Zero emissions are also a core focus for the truck and bus division, according to the company. The company said that the “entrepreneurial freedom” afforded the division by the new structure will allow it to pursue this goal with greater focus and enable it to leverage scale, raise returns and further innovate.
Daimler Trucks makes a range of commercial vehicles, which in Europe are made by Mercedes-Benz at the plants in Wörth, Germany and Aksaray in Turkey. Mercedes-Benz buses are made in Mannheim, Germany, while the Setra brand is made in Ulm, also in Germany.
Daimler Trucks North America, meanwhile, includes Freightliner Trucks, Western Star Trucks, Thomas Built Buses, Freightliner Custom Chassis and Detroit Diesel.
The new independent organisation is of particular importance on the ground in the US, according to Daimler, because the owner-operator model fits well with the principle behind Project Focus. Moreover, that owner-operator is a particular type of truck customer, driving their own business in the form of a truck and, therefore, an archetypal entrepreneur, according to the company.
In addition, Daimler Trucks Holding will also incorporate the existing Fuso and Daimler India Commercial Vehicles business units.
By the end of this year, shareholders will hold a 65% stake in Daimler Truck Holding, which will be listed on the stock exchange as an independent company. In addition, Daimler will retain a minority interest of 35% in Daimler Truck Holding.
The development of different technologies also drives Daimler’s decision to reorganise its business to answer the additional requirements of the product in the car and truck segments.
Like the majority of carmakers, Mercedes-Benz is working to make its products all-electric by the end of the decade. Next year, the company said Mercedes-Benz would have battery electric vehicles (BEV) in all segments and, from 2025 onwards, all newly launched vehicle architectures will be electric-only.

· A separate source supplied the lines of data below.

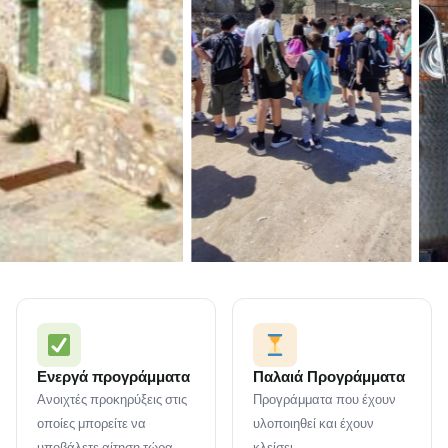
Ενεργά προγράμματα
Παλαιά Προγράμματα
Ανοιχτές προκηρύξεις στις
Προγράμματα που έχουν
οποίες μπορείτε να
υλοποιηθεί και έχουν
υποβάλετε αίτηση τώρα.
κλείσει.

Customers will be able to choose an all-electric alternative for every model the company makes.
Commercial vehicles have specific needs and are purpose-built for the professional industries deploying them, something Daimler thinks will be better catered for by a dedicated company.
Daimler’s commercial vehicle divisions have been working on developing battery-electric and fuel-cell trucks and researching autonomous driving options for the future of its products. According to the company, with a greater focus on targeted partnerships, Daimler Truck Holding will accelerate the development of critical technologies to bring best-in-class products to its customers.
The latest move at Daimler echoes one made by VW Group in 2018 when it spun its commercial vehicle business off from the main company and renamed it to Traton.